A maior polarização que existe no Brasil de hoje é a que confronta o clube dos bilionários, que ganhou 40 novos sócios durante a pandemia, com a fila do osso – que simboliza o estado de miséria em que boa parte da população se encontra. As pesquisas e as ruas são claras em demonstrar que cerca de metade da população coexiste em situação de insegurança alimentar leve, moderada e até grave. Neste último caso, 9% da população passando fome mesmo. São cerca de 20 milhões de pessoas.
As causas desta situação calamitosa são complexas. Mesmo assim é possível identificar a raiz do problema: a combinação da natureza concentradora do sistema econômico com a ineficácia das ações do governo federal.
Em todo o mundo desenvolvido, o Estado – por meio de diversas políticas – atua no sentido de minorar a natureza concentradora de renda do sistema econômico. A ação distributiva do Estado pode ser realizada por meio do sistema tributário e também de políticas econômicas que gerem empregos e de políticas sociais nas áreas da educação, saúde e assistência social.
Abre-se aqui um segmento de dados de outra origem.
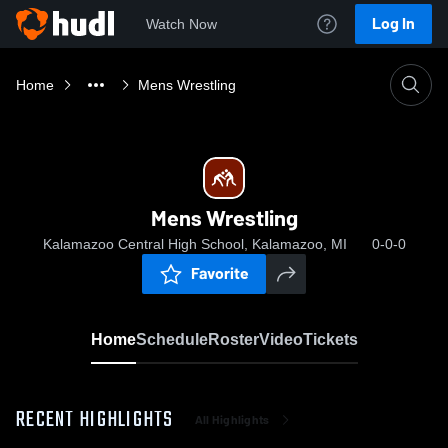
Log In
Watch Now
Home
Mens Wrestling
Mens Wrestling
Kalamazoo Central High School, Kalamazoo, MI
0-0-0
Favorite
Home
Schedule
Roster
Video
Tickets
RECENT HIGHLIGHTS
All Highlights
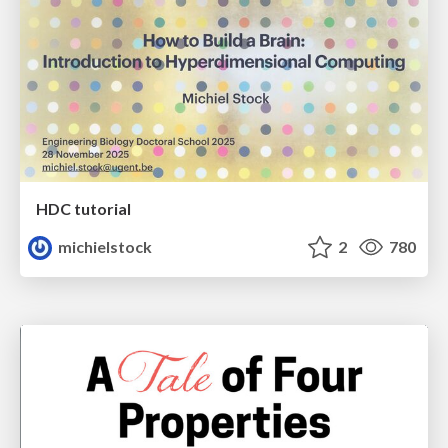
HDC tutorial
michielstock
2
780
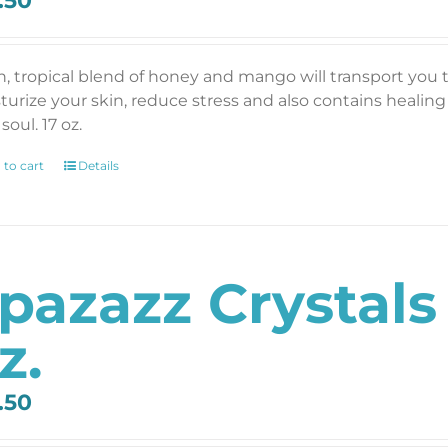
.50
ch, tropical blend of honey and mango will transport you t
turize your skin, reduce stress and also contains healin
soul. 17 oz.
 to cart
Details
pazazz Crystals
z.
.50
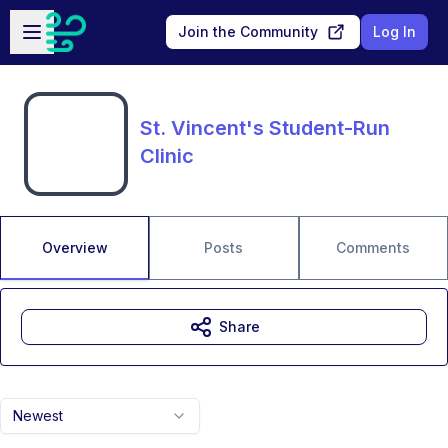
Skip to main content
Open sidebar
Join the Community
Log In
St. Vincent's Student-Run
Clinic
Overview
Posts
Comments
Share
Newest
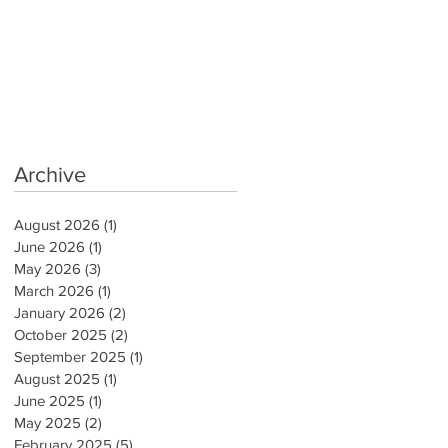
Archive
August 2026
(1)
1 post
June 2026
(1)
1 post
May 2026
(3)
3 posts
March 2026
(1)
1 post
January 2026
(2)
2 posts
October 2025
(2)
2 posts
September 2025
(1)
1 post
August 2025
(1)
1 post
June 2025
(1)
1 post
May 2025
(2)
2 posts
February 2025
(5)
5 posts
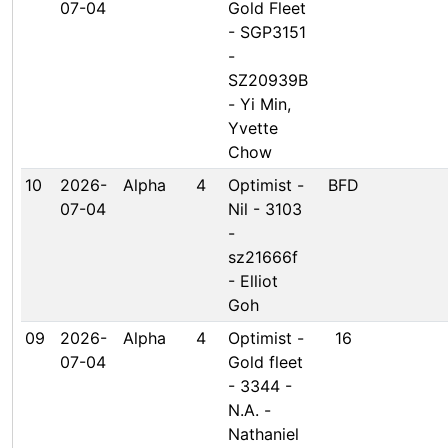
07-04
Gold Fleet
- SGP3151
-
SZ20939B
- Yi Min,
Yvette
Chow
10
2026-
Alpha
4
Optimist -
BFD
07-04
Nil - 3103
-
sz21666f
- Elliot
Goh
09
2026-
Alpha
4
Optimist -
16
07-04
Gold fleet
- 3344 -
N.A. -
Nathaniel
Nada disso está sendo feito no Brasil.
Na contramão do que precisa ser feito para reduzir a desigualdade econômica e social, no Brasil o sistema tributário ajuda a concentrar renda ao onerar principalmente o consumo e ao aliviar a carga sobre a renda e sobre as grandes fortunas, que são isentas de impostos. Além disso, o governo federal desmontou a rede de proteção social, como bem atesta o fim do Bolsa Família e o enfraquecimento dos demais programas que lhe davam sustentação.
Lugar de destaque na geração de bilionários ocupa o sistema financeiro, que deixou de ser sócio minoritário do Brasil para ser sócio majoritário. A grande prova disso é a proposta de Orçamento da União para 2022. O PLOA 2022 enviado pelo governo Bolsonaro estima o orçamento fiscal e da seguridade social em R$ 4,6 trilhões, ao mesmo tempo em que destina R$ 2,4 trilhões para o pagamento de juros e amortizações da dívida pública.
Isto mesmo. De cada R$ 100 do orçamento da União, R$ 53 serão destinados ao sistema financeiro. O rabo está abanando o cachorro, ou seja, é o sistema financeiro está governando o Brasil, como bem o atestam as palavras e as gargalhadas do banqueiro André Esteves e seus sócios, em animada conversa em que esclarece que é consultado pelas autoridades políticas e econômicas do Brasil antes de tomarem suas decisões.
Num quadro como este caminhamos para o esgarçamento do tecido social, que poderá tornar impossível a convivência civilizada em nosso País. Cabe ao governo federal adotar políticas que mitiguem a natureza predatória do sistema econômico. Até bilionários europeus e norte-americanos já perceberam isso em seus países e como resultado publicaram documento defendendo o aumento da tributação sobre os mais ricos.
Os caminhos são bem definidos, resta trilhá-los: a) reforma tributária que diminua a carga sobre o consumo, sobre a folha de salários e sobre a produção, compensando com o aumento da carga sobre a renda, sobre as grandes fortunas e sobre as grandes heranças; b) melhorias da qualidade dos serviços públicos; c) políticas sociais focadas nos segmentos mais frágeis da sociedade.
Difícil imaginar que um presidente da república que boicotou o combate à pandemia seja capaz de liderar um processo como o acima mencionado. Voltamos, portanto, para o universo da política: o Brasil precisa decidir sobre os caminhos que deseja trilhar e sobre quem deve conduzir a caminhada.